夜になるまえに

本の話をするところ。

気になる未邦訳作品~全米図書賞候補作編①~

 全米図書賞のファイナリストが発表された。ロングリスト十冊から半分の五冊に絞り込まれた中に、”Martyr!”を見つけて微笑んでしまった。当ブログで紹介済みの一冊である。

 

saganbook.com

11月20日の受賞式までに、フィクション部門でファイナリストに選出された作品を紹介していきたいと思う。

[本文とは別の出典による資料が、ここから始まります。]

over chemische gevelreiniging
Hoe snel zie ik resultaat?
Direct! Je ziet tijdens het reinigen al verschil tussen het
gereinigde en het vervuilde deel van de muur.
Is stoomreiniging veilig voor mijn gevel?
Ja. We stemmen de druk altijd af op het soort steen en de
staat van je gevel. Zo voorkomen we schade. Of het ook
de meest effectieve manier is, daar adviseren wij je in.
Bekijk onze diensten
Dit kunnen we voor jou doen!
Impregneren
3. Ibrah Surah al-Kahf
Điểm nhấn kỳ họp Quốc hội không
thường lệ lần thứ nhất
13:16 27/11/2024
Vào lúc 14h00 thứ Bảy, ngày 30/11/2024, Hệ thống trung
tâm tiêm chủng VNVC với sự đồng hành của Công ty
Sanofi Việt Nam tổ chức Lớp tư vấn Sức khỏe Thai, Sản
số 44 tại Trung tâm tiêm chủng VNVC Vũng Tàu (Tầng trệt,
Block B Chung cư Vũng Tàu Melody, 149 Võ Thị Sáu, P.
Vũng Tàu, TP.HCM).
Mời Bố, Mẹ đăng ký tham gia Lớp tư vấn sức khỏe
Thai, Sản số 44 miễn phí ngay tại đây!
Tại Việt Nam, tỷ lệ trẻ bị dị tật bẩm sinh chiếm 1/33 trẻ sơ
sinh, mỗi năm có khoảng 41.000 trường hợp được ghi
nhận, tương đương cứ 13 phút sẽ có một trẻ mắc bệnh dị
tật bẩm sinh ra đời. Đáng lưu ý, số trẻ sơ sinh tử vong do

まずは Hisham Matar作”My Friends”。

 

 ベンガジで育った幼い少年だったある夜、Khaledは奇妙な短い話が語られているのをラジオで聞く。猫に生きたまま食われた男の話だ。そして人生が永遠に変わってしまったという感覚を持つ。言葉の力ーそしてその話の謎めいた作者、Hosam Zowaに取りつかれたKhaledはやがて旅に出て故郷から遠く離れ、エディンバラ大学で知的生活を送ることになる。

 そこで、リビアで知っていた世界から何マイルも離れた開かれた社会に入り込み、Khaledは変わり始める。彼はロンドンでカダフィ政権に反対するデモに参加するが、それが一気に悲劇となるのを目の当たりにする。突然、Khaledは自分が傷ついていて、生にしがみつき、英国を去ることができず、まして生まれた国に戻ることもできないことに気づく。盗聴されている電話で、故郷にいる両親に自分が何をしたのかを告げることさえ、彼らを危険に晒すだろう。

 あるホテルで偶然の出会いによってあの運命的な短編の作者、Hosam Zowaと顔を合わせることになった時、Khaledは人生で最も深い友情に包まれる。その友情は彼を支えるだけでなく、やがてアラブの春が勃発する中で、革命と安全の間の苦痛に満ちた緊張や、家族、亡命、きわめて近しい人たちに反する自我をいかに明確にするかに、彼を立ち向かわせていく。

 

 著者Hisham Matarはニューヨークでリビア系の両親のもとに生まれ、子ども時代をトリポリとカイロで過ごし、成人してからはほぼロンドンに住んでいる。ブッカー賞の最終候補入りを果たした” In the Country of Men”が「リビアの小さな赤い実」(金原瑞人、野沢佳織 訳、ポプラ社)として邦訳されている。